- _EXERCISE DETAILS_
Could you repeat the records below exactly, leaving out any pictures?

Dataset entries:
##########
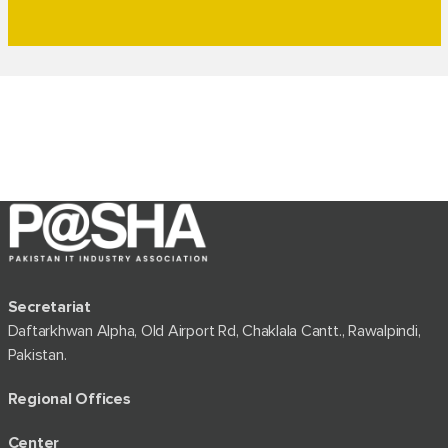
Secretariat
Daftarkhwan Alpha, Old Airport Rd, Chaklala Cantt., Rawalpindi,
Pakistan.
Regional Offices
Center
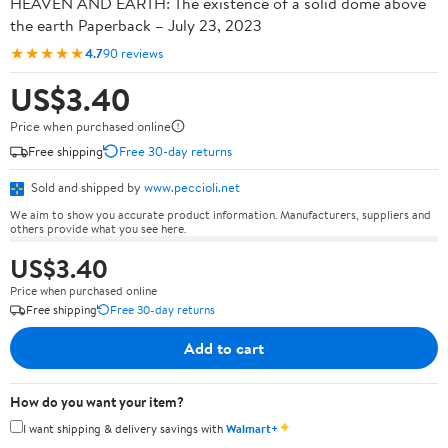
HEAVEN AND EARTH: The existence of a solid dome above
the earth Paperback – July 23, 2023
★★★★★
4.7
90 reviews
US$3.40
Price when purchased online
Free shipping
Free 30-day returns
Sold and shipped by
www.peccioli.net
We aim to show you accurate product information. Manufacturers, suppliers and
others provide what you see here.
US$3.40
Price when purchased online
Free shipping
Free 30-day returns
Add to cart
How do you want your item?
✦
I want shipping & delivery savings with
Walmart+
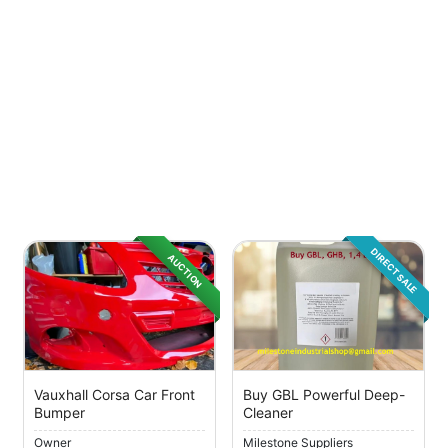
DIRECT SALE
AUCTION
Vauxhall Corsa Car Front
Buy GBL Powerful Deep-
Bumper
Cleaner
Owner
Milestone Suppliers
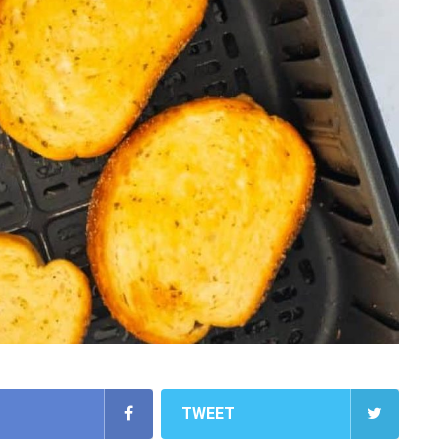
TWEET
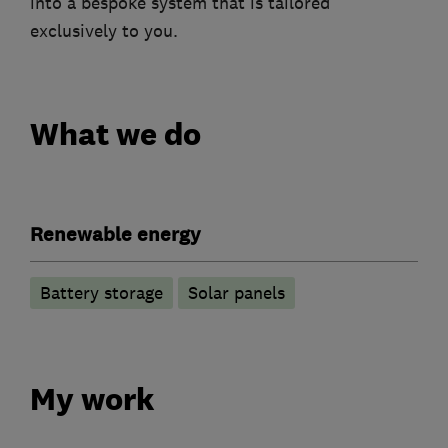
into a bespoke system that is tailored
exclusively to you.
What we do
Renewable energy
Battery storage
Solar panels
My work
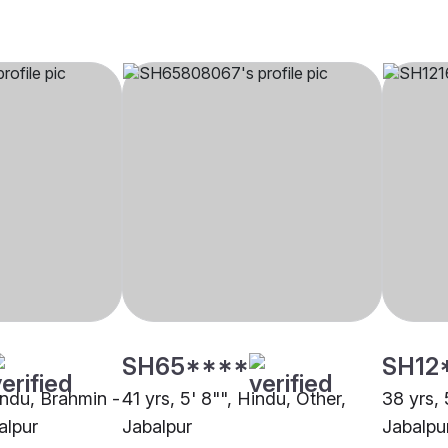
SH65****
SH12
indu, Brahmin -
41 yrs, 5' 8"", Hindu, Other,
38 yrs, 
alpur
Jabalpur
Jabalpu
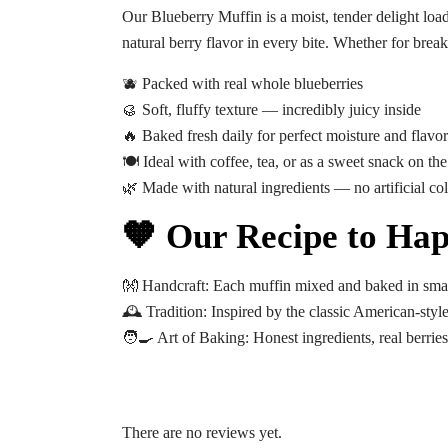
Our
Blueberry Muffin
is a moist, tender delight loa
natural berry flavor in every bite. Whether for breakfa
🫐 Packed with real whole blueberries
🥮 Soft, fluffy texture — incredibly juicy inside
🔥 Baked fresh daily for perfect moisture and flavor
🍽️ Ideal with coffee, tea, or as a sweet snack on th
🌿 Made with natural ingredients — no artificial col
🧡 Our Recipe to Hap
👐
Handcraft:
Each muffin mixed and baked in smal
🕰️
Tradition:
Inspired by the classic American-styl
🧑‍🍳
Art of Baking:
Honest ingredients, real berries
There are no reviews yet.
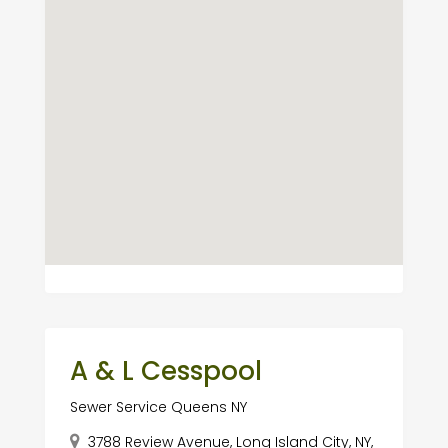
A & L Cesspool
Sewer Service Queens NY
3788 Review Avenue, Long Island City, NY,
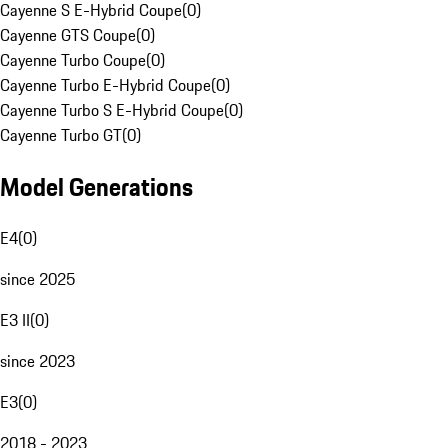
Cayenne S E-Hybrid Coupe
(
0
)
Cayenne GTS Coupe
(
0
)
Cayenne Turbo Coupe
(
0
)
Cayenne Turbo E-Hybrid Coupe
(
0
)
Cayenne Turbo S E-Hybrid Coupe
(
0
)
Cayenne Turbo GT
(
0
)
Model Generations
E4
(
0
)
since 2025
E3 II
(
0
)
since 2023
E3
(
0
)
2018 - 2023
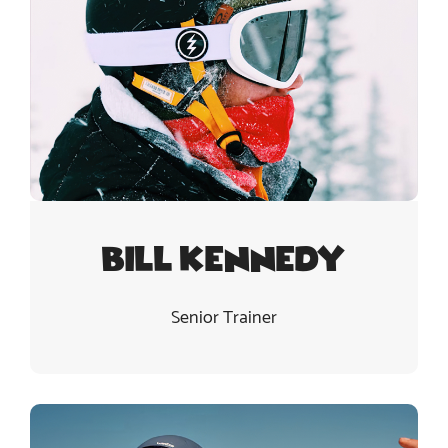
Bill Kennedy
Senior Trainer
##########
- _OUTPUT_
Secretariat
Daftarkhwan Alpha, Old Airport Rd, Chaklala Cantt., Rawalpindi,
Pakistan.
Regional Offices
Center
HEAVEN AND EARTH: The existence of a solid dome above
the earth Paperback – July 23, 2023
★★★★★
4.7
90 reviews
US$3.40
Price when purchased online
Free shipping
Free 30-day returns
Sold and shipped by
www.peccioli.net
We aim to show you accurate product information. Manufacturers, suppliers and
others provide what you see here.
US$3.40
Price when purchased online
Free shipping
Free 30-day returns
Add to cart
How do you want your item?
✦
I want shipping & delivery savings with
Walmart+
DIRECT SALE
AUCTION
Vauxhall Corsa Car Front
Buy GBL Powerful Deep-
Bumper
Cleaner
Owner
Milestone Suppliers
TWEET
into a bespoke system that is tailored
exclusively to you.
What we do
Renewable energy
Battery storage
Solar panels
My work
SH65****
SH12
indu, Brahmin -
41 yrs, 5' 8"", Hindu, Other,
38 yrs, 
alpur
Jabalpur
Jabalpu
Our
Blueberry Muffin
is a moist, tender delight loa
natural berry flavor in every bite. Whether for breakfa
🫐 Packed with real whole blueberries
🥮 Soft, fluffy texture — incredibly juicy inside
🔥 Baked fresh daily for perfect moisture and flavor
🍽️ Ideal with coffee, tea, or as a sweet snack on th
🌿 Made with natural ingredients — no artificial col
🧡 Our Recipe to Hap
👐
Handcraft:
Each muffin mixed and baked in smal
🕰️
Tradition:
Inspired by the classic American-styl
🧑‍🍳
Art of Baking:
Honest ingredients, real berries
There are no reviews yet.
A & L Cesspool
Sewer Service Queens NY
3788 Review Avenue, Long Island City, NY,
Cayenne S E-Hybrid Coupe
(
0
)
Cayenne GTS Coupe
(
0
)
Cayenne Turbo Coupe
(
0
)
Cayenne Turbo E-Hybrid Coupe
(
0
)
Cayenne Turbo S E-Hybrid Coupe
(
0
)
Cayenne Turbo GT
(
0
)
Model Generations
E4
(
0
)
since 2025
E3 II
(
0
)
since 2023
E3
(
0
)
2018 - 2023
Bill Kennedy
Senior Trainer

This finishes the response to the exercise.